Differential Hox gene expression is central for specification of axial neuronal diversity in the spinal cord. In this study, the team of Yacine Graba and Andrew Saurin highlights an additional function for Hox proteins in the developing spinal cord, restricted to B cluster Hox genes. They found that members of the HoxB cluster are expressed in the trunk neural tube of chicken embryo earlier than Hox from other clusters, with poor antero-posterior axial specificity and with overlapping expression in the intermediate zone (IZ). Gain-of-function experiments of HoxB4, HoxB8 or HoxB9, respectively representative of anterior, central and posterior HoxB genes, resulted in ectopic progenitor cells in the mantle zone.

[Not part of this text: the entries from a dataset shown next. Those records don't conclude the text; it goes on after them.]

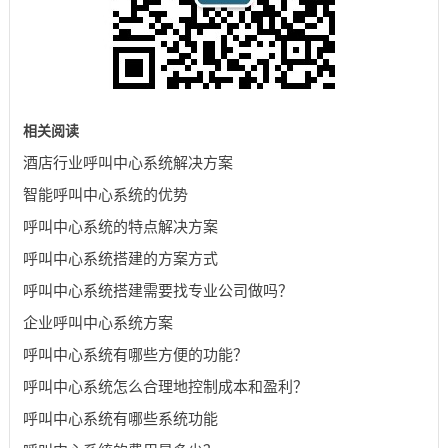
相关阅读
酒店行业呼叫中心系统解决方案
智能呼叫中心系统的优势
呼叫中心系统的特点解决方案
呼叫中心系统搭建的方案方式
呼叫中心系统搭建需要找专业公司做吗？
企业呼叫中心系统方案
呼叫中心系统有哪些方便的功能？
呼叫中心系统怎么合理地控制成本和盈利？
呼叫中心系统有哪些系统功能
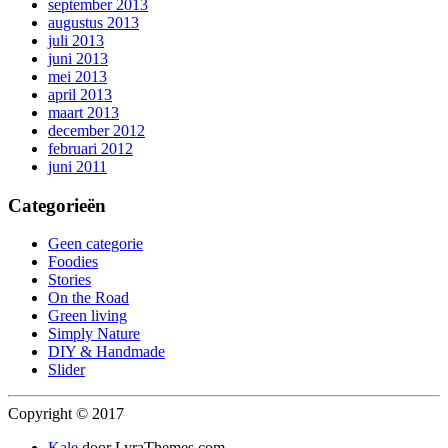
september 2013
augustus 2013
juli 2013
juni 2013
mei 2013
april 2013
maart 2013
december 2012
februari 2012
juni 2011
Categorieën
Geen categorie
Foodies
Stories
On the Road
Green living
Simply Nature
DIY & Handmade
Slider
Copyright © 2017
Kale
door LyraThemes.com.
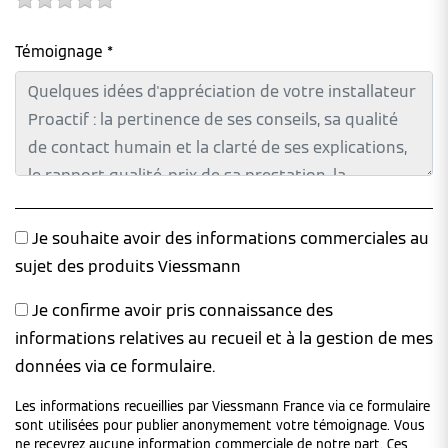
Témoignage *
Je souhaite avoir des informations commerciales au
sujet des produits Viessmann
Je confirme avoir pris connaissance des
informations relatives au recueil et à la gestion de mes
données via ce formulaire.
Les informations recueillies par Viessmann France via ce formulaire
sont utilisées pour publier anonymement votre témoignage. Vous
ne recevrez aucune information commerciale de notre part. Ces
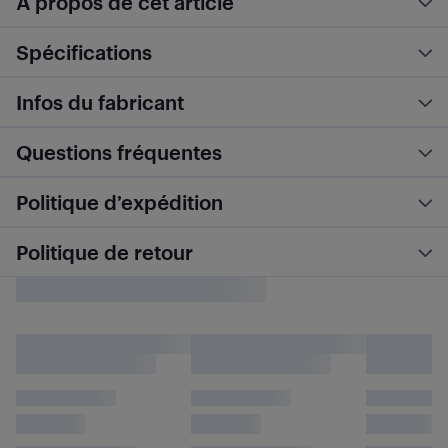
À propos de cet article
Spécifications
Infos du fabricant
Questions fréquentes
Politique d’expédition
Politique de retour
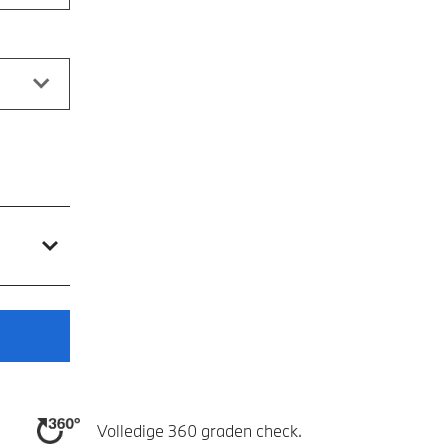
Volledige 360 graden check.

The search for HoxB8 downstream targets in the early neural tube identified the leucine zipper tumor suppressor 1 gene (Lzts1), the expression of which is also activated by HoxB4 and HoxB9. Gain- and loss-of-function experiments showed that Lzts1, which is expressed endogenously in the IZ, controls neuronal delamination. These data collectively indicate that HoxB genes have a generic function in the developing spinal cord, controlling the expression of Lzts1 and neuronal delamination.
To know more:
Wilmerding A, Rinaldi L, Caruso N, Lo Re L, Bonzom E, Saurin AJ, Graba Y, Delfini MC.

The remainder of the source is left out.